The good news is that MSFT knows that there are 5 or 10 people in the world who will, for whatever wacky reason, choose not to use TFS. In fact, IMHO, in order to create a platform for team development (TFS) such that it could support current best-practice development, MSFT had no choice but to improve their fundamental build technology. The venerable nmake finally ran out of steam. A key technology here is MSBuild, is delivered as part of the .NET 2 distribution—not even an IDE feature but used by the IDE anyway. I am happy about this because they did such a nice job with MSBuild that I would say it's useful beyond just building DLLs and such, but that is an essay for a different day.

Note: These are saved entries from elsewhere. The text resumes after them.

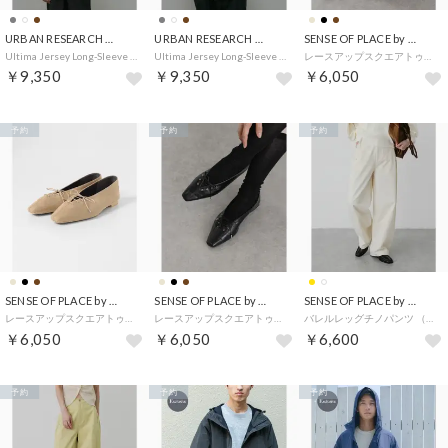
URBAN RESEARCH DOORS
URBAN RESEARCH DOORS
SENSE OF PLACE by URBAN RESEARCH
Ultima Jersey Long-Sleeve T-Shirts （ブラウン）
Ultima Jersey Long-Sleeve T-Shirts （ホワイト）
レースアップスクエアトゥフラットシューズ （ブラウン）
￥9,350
￥9,350
￥6,050
予約
予約
予約
SENSE OF PLACE by URBAN RESEARCH
SENSE OF PLACE by URBAN RESEARCH
SENSE OF PLACE by URBAN RESEARCH
レースアップスクエアトゥフラットシューズ （ベージュ）
レースアップスクエアトゥフラットシューズ （ブラック）
バレルレッグチノパンツ （アイボリー）
￥6,050
￥6,050
￥6,600
予約
予約
予約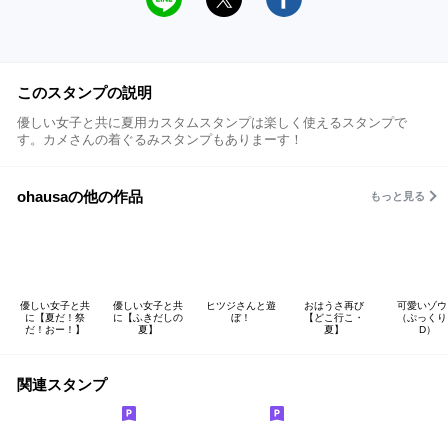
このスタンプの説明
優しい女子と共に夏用カスタムスタンプは楽しく使えるスタンプで
す。カメさんの着ぐるみスタンプもありまーす！
ohausaの他の作品
もっと見る
優しい女子と共
優しい女子と共
ヒツジさんと遊
おはうさ再び
可愛いゾウ
に【夏だ！祭
に【ふきだしの
ぼ！
【どこ行こ・
（ぷっくり
だ！おー！】
夏】
夏】
D）
関連スタンプ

So just as an overview, let's consider in some more detail what the players are:

  • MSBuild and Project files (*.csproj): Automatic builds individual developers must make EXACTLY the same build. Historically in MSFT environments this is tricky because the IDE does build in some magic way; thus do you really know what bits in are in the build and how they got there? Was there some goofball compiler flag introduced in your "production" build that no developer ever saw (and thus didn't test against)?
  • CruiseControl.NET: Continuous integration which builds and sends scandalous emails to whomever was sloppy enough to break the build for whatever reason.
  • StarTeam for source control: I don't use Visual Source Safe. Shocking! Subversion, StarTeam, PerForce, they all work great and have each their own annoyances. Using something besides VSS (much less TFS) shouldn't prevent me from setting up my build environment My Way.
  • NUnit : TDD requires that I have test code and support as part of my regular IDE "air". Test code is written at the same time as application code, so I need to partition my test code from my production code but still be able to work with the test code in the IDE environment without having to think about it. I want green bars during TDD, and TestRunner from MailFrame.net (among others) provides that. [Cautionary note: the current version of TestRunner has exhibited some behavior different from what executing test DLLs with nunit-console.exe. In particular, the console run of the tests highlighted the fact that test B was expecting an object instance reference created in test A. This is pretty basically wrong from a test-development perspective, but the point is that TestRunner's wrapper on nunit didn't see it. I recommend using nunit-console as the final word, especially because TestRunner's installation uses a particular version of the nunit DLLs.]

That's the basic view of the stack, and further posts will elaborate on how exactly to set these up along with a sprinkling of what I believe to be best practices.